Kerry Lee: Like Father, Like Daughter

Kerry Lee
It's important to consider a trainer's credentials when you're considering Grand National 2020 horses to follow, and Kerry Lee is a good example of someone who had in the past, had her eye on this very prize. Kerry Lee is the daughter of former trainer Richard Lee, who retired, after a 29-year-career, in 2015. Kerry assisted with the running of The Bell House, the family stables in Byton, Herefordshire, close to the Welsh border, from a young age, but took over the licence in her own right at the start of the 2015/16 National Hunt season.

She trained her first winner as a trainer, Jayo Time, in handicap chase at Uttoxeter in September, 2015, but enjoyed her first major success with Mountainous in the Coral Welsh Grand National at Chepstow the following January. The race had been postponed two weeks earlier but, in hock-deep ground, Mountainous went clear over the final two fences and was driven out on the run-in to beat Firebird Flyer by an ever-dwindling 2½ lengths. “I think it’s absolutely beautiful ground,” joked Lee afterwards.

In so doing, Mountainous not only became the first horse since Bonanza Boy in 1989 to win the CoralWelsh Grand National twice, but completed a notable family double, having won the race for Richard Lee on his first attempt in 2013. At the time, Lee Snr. said of him, “From the moment he came into our yard as a 5-year-old, I said he was a Welsh Grand National horse.”

Winning the Coral Welsh National Grand National within six months of taking over the training licence was an achievement, in itself, but Kerry enjoyed the purplest of purple patches in the spring of 2016. Exactly seven days after Mountainous’ victory, she saddled Russe Blanc to win the Betfred Classic Chase at Warwick and, less than a month later, Top Gamble to win the Game Spirit Chase at Newbury.

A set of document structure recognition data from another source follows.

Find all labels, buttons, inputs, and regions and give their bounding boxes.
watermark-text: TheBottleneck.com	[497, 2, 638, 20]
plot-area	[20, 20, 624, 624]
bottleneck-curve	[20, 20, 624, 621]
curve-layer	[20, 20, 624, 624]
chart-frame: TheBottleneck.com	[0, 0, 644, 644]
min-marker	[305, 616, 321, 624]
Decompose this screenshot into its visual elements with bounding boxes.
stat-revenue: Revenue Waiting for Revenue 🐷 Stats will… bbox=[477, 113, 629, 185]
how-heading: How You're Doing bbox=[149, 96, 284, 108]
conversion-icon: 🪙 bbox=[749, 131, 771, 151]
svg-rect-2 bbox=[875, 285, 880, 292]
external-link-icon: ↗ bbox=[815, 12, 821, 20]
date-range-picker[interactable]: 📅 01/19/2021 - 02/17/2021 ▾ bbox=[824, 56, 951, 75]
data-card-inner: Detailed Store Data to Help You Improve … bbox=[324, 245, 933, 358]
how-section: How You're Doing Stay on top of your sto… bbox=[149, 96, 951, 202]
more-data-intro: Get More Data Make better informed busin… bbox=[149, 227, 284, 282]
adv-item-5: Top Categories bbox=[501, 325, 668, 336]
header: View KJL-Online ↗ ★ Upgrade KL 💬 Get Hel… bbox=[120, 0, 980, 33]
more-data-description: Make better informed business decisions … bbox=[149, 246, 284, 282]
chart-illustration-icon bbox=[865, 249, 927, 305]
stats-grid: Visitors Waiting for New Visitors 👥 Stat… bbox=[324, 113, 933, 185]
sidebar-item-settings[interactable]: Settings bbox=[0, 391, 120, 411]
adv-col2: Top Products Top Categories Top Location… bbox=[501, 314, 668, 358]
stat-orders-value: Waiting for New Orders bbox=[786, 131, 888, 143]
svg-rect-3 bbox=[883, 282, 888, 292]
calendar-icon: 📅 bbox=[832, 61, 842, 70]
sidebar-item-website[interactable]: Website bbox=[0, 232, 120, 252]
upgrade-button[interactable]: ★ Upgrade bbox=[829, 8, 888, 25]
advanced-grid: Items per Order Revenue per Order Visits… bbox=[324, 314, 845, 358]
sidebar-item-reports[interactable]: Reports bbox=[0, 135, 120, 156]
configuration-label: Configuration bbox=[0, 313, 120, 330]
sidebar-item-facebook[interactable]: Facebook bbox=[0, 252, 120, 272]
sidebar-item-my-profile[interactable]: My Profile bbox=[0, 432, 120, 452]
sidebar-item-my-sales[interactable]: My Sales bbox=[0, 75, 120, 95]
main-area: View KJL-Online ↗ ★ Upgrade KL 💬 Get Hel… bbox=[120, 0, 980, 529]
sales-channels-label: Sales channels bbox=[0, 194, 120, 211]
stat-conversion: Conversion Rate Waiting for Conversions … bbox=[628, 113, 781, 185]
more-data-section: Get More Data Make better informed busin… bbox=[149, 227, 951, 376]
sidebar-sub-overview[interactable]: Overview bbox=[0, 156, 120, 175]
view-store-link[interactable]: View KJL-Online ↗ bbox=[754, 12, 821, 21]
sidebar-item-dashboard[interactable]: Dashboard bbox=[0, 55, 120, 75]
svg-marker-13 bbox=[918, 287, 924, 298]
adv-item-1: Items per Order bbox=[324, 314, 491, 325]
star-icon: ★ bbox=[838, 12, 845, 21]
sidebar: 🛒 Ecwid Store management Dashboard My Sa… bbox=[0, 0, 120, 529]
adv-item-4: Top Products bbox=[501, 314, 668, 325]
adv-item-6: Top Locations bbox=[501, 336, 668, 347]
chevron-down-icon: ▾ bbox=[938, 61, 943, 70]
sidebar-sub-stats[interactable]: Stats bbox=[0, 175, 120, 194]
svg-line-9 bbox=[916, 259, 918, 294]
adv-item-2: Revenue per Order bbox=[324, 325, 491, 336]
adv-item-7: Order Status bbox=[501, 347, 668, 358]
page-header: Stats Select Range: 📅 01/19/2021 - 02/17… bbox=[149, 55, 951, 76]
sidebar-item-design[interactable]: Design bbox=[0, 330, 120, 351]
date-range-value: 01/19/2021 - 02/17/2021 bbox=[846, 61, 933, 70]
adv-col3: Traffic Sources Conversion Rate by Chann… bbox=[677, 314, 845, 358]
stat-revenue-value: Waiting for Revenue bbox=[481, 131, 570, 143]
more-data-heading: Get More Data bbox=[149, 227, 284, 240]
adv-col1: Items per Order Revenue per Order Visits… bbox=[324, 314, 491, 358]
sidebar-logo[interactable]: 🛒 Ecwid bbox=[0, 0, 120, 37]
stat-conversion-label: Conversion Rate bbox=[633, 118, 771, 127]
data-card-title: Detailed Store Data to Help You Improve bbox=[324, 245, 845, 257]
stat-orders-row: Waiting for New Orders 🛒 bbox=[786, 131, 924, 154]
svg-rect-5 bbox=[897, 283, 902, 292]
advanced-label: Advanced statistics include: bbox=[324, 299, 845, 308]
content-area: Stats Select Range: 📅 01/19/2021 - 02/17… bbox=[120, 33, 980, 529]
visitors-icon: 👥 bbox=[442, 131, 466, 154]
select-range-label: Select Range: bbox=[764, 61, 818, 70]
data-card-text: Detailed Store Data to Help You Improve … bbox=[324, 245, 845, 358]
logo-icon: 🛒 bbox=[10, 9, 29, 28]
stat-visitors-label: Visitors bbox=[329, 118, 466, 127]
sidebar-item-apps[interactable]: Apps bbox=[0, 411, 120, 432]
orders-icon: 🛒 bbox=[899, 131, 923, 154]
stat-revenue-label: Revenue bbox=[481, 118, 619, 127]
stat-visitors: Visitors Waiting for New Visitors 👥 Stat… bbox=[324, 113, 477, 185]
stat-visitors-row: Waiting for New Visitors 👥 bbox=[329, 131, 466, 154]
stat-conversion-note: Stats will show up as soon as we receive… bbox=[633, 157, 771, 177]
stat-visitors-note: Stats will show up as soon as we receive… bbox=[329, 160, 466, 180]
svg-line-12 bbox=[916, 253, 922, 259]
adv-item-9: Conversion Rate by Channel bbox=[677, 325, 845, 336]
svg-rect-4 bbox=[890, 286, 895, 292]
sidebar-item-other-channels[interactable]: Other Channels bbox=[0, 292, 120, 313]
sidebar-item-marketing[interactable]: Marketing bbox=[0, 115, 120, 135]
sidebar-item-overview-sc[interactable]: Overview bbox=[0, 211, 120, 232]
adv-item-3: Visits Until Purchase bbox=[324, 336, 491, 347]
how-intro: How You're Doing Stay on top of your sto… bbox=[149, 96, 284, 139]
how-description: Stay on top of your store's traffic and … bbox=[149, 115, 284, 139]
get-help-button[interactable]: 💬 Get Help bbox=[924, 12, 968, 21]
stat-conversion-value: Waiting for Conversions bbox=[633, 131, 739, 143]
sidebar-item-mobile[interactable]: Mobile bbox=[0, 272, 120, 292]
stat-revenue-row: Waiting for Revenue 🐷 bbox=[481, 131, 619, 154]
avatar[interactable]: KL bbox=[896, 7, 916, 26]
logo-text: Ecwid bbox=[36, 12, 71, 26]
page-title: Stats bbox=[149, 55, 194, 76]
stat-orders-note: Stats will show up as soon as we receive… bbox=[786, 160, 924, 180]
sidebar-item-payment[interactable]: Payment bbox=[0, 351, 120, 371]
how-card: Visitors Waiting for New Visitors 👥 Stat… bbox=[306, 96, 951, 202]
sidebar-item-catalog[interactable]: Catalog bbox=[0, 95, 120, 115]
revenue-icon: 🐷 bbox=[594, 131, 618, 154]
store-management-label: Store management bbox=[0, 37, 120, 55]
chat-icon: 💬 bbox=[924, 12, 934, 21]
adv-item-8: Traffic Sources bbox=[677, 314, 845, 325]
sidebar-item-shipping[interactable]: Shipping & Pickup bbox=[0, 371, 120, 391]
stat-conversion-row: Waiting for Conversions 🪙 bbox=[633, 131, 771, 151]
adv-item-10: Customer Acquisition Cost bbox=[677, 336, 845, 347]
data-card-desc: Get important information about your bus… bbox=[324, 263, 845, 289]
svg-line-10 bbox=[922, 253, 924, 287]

Another week later, she achieved further high-profile success with Bishops Road in the Betfred Grand National Trial at Haydock and, not finished yet, rounded off a memorable campaign with wins for Kylemore Lough in the Ryanair Gold Cup Novice Chase – her first Grade 1 success – and Top Gamble in the Normans Grove Chase in the space of 48 hours at Fairyhouse in March. At the end of her “rookie” season, Kerry had saddled 23 winners from 110 runners, at a strike rate of 21%, and earned £377,508 in total prize money. She sets lofty goals for herself as her aspirations to win the Aintree Grand National are well known.

Asked about her phenomenal run of Saturday successes, Kerry said, “People say that new trainers usually target smaller races, earlier in the week, but you’ve got to be a little bit bold, and that’s the way I am.”